Marcello Cabezas: First off, the benefits of thoughtful placemaking should be incorporated into all spaces – be it public, residential, office, retail etc. Really every place. Developers of spaces should realise that they have a true gift to inspire the way human’s interact and grow. Bringing people together around food, arts & culture, wellness, play and learning in communal settings can positively change the way we look at each other. Our world needs this now more than ever.
In terms of why it’s taken so long, one would think it comes down to focusing on the functionally of what a space is – an office, a park, a condo building, a senior living complex. That said, something called the internet came along – information sharing and images of what others are doing around the world – inspired developers of spaces and those who are using them. More and more proof of concepts is in the market and people are seeing what is possible. This is also leading to more and more international collaborations. So, I’m hoping this is just the start and placemaking is just beginning its place in our world.
As an aside, in my relatively short time in the placemaking world, ego can be something that can shut down thinking differently. And putting placemaking discipline at the same table as architects, planners, and developers is a key practice that needs to be incorporated globally. It can’t be seen as an after-thought. Each place has a unique set of values and a demographic that may be unique. That’s why research is so key to finding out the “what” and discussing this very early on in the planning process.
So key takeaway – invest resources in the placemaking process early and the benefits for that place and those who are inspired to use it will follow and remember that thoughtful placemaking leads to business development.
The idea of space being used to enhance the human experience beyond just functionality could seem a utopian concept in many developing countries around the world. Is this idea exclusive to wealthier, first world countries or is there a place for this discipline in third world countries, where physical needs for the majority of the population are still not being met?
The key word is ‘thoughtful spaces’. We all deserve and benefit from being challenged and inspired in our day to day. And places have the potential to inspire us to lead more fulfilling lives. The budgets for projects should not dictate if a place should have a playground or communal table for eating experiences. Yes, the size and scope of a placemaking amenity offering may be different from place to place. But it really comes down to the commitment to the concept that animating spaces will create more understanding and enjoyment from users and places will then become vibrant. Communities and developers of spaces should work together to build spaces inspiring humans to connect in real ways and learn along the way. It’s a need to have and not a nice to have.
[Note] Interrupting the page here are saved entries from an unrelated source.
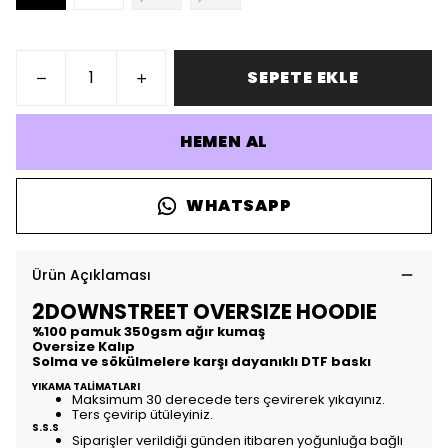
SEPETE EKLE
HEMEN AL
WHATSAPP
Ürün Açıklaması
2DOWNSTREET OVERSIZE HOODIE
%100 pamuk 350gsm ağır kumaş
Oversize Kalıp
Solma ve sökülmelere karşı dayanıklı DTF baskı
YIKAMA TALİMATLARI
Maksimum 30 derecede ters çevirerek yıkayınız.
Ters çevirip ütüleyiniz.
S.S.S
Siparişler verildiği günden itibaren yoğunluğa bağlı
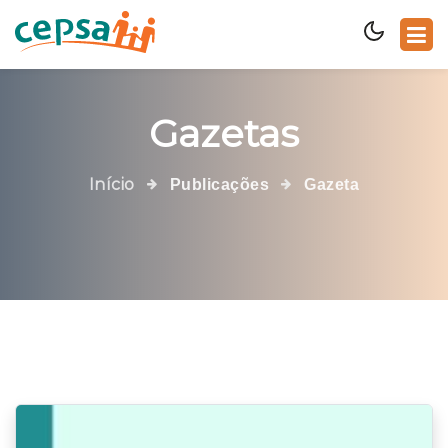
Gazetas
Início
Publicações
Gazeta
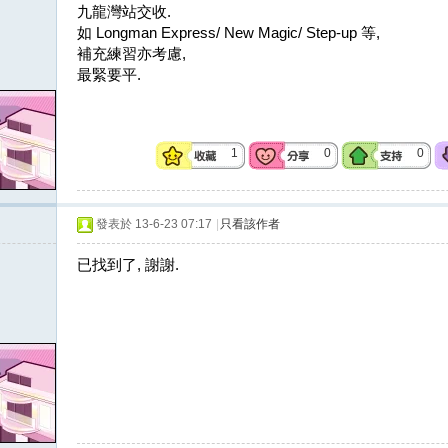
九龍灣站交收.
如 Longman Express/ New Magic/ Step-up 等,
補充練習亦考慮,
最緊要平.
1
0
0
發表於 13-6-23 07:17
|
只看該作者
已找到了, 謝謝.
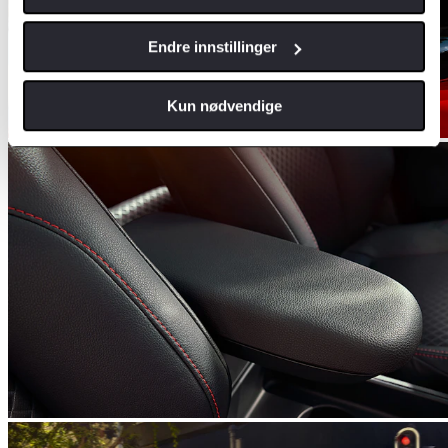
Endre innstillinger
Kun nødvendige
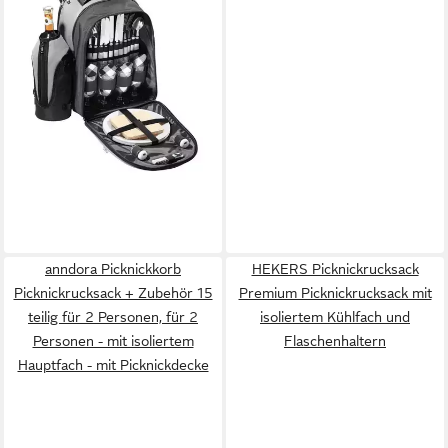
Rucksack Rucksack "Picknick
Deluxe" schwarz/grau
42,99 €
lieferbar - in 2-3 Werktagen bei dir
anndora Picknickkorb
HEKERS Picknickrucksack
Picknickrucksack + Zubehör 15
Premium Picknickrucksack mit
teilig für 2 Personen, für 2
isoliertem Kühlfach und
Personen - mit isoliertem
Flaschenhaltern
Hauptfach - mit Picknickdecke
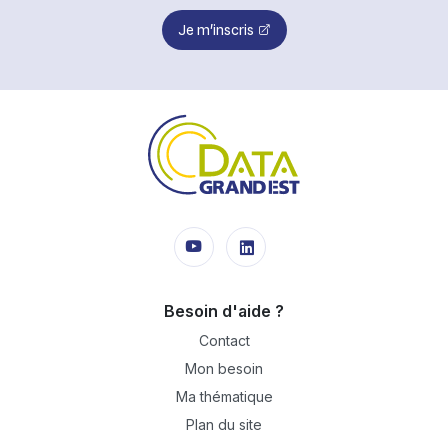
Je m'inscris
Besoin d'aide ?
Contact
Mon besoin
Ma thématique
Plan du site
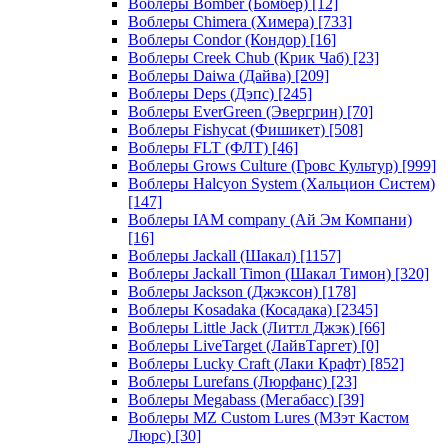
Воблеры Bomber (Бомбер)
[12]
Воблеры Chimera (Химера)
[733]
Воблеры Condor (Кондор)
[16]
Воблеры Creek Chub (Крик Чаб)
[23]
Воблеры Daiwa (Дайва)
[209]
Воблеры Deps (Дэпс)
[245]
Воблеры EverGreen (Эвергрин)
[70]
Воблеры Fishycat (Фишикет)
[508]
Воблеры FLT (ФЛТ)
[46]
Воблеры Grows Culture (Гровс Культур)
[999]
Воблеры Halcyon System (Хальцион Систем)
[147]
Воблеры IAM company (Ай Эм Компани)
[16]
Воблеры Jackall (Шакал)
[1157]
Воблеры Jackall Timon (Шакал Тимон)
[320]
Воблеры Jackson (Джэксон)
[178]
Воблеры Kosadaka (Косадака)
[2345]
Воблеры Little Jack (Литтл Джэк)
[66]
Воблеры LiveTarget (ЛайвТаргет)
[0]
Воблеры Lucky Craft (Лаки Крафт)
[852]
Воблеры Lurefans (Люрфанс)
[23]
Воблеры Megabass (Мегабасс)
[39]
Воблеры MZ Custom Lures (МЗэт Кастом
Люрс)
[30]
In your article posted on the UNFOLD website you talk about the infiltration of technology into our everyday lives and this culture of instant gratification, contributing to today’s epidemic of loneliness and suffering of mental illness. How do these spaces seek to counter-balance this notion with a more wholesome experience?
It’s about being present and ‘in the moment’, in real life – and places can really inspire this. For example, when you come across a stranger at a communal dinner experience, there is more opportunity for you to strike a bond with that person then if you were sharing a subway ride to work. Places need to have thoughtful amenities that can lead to organic connection while adding in specific programs to further connect people. We as humans need to play, laugh, practice mindfulness, connect, learn more in real life. Technology can complement this, but I feel it should not lead or dominate our lives. I truly believe – and there are more and more global examples of this – that if you create amenities at places that are thoughtful and are programmed, people will come.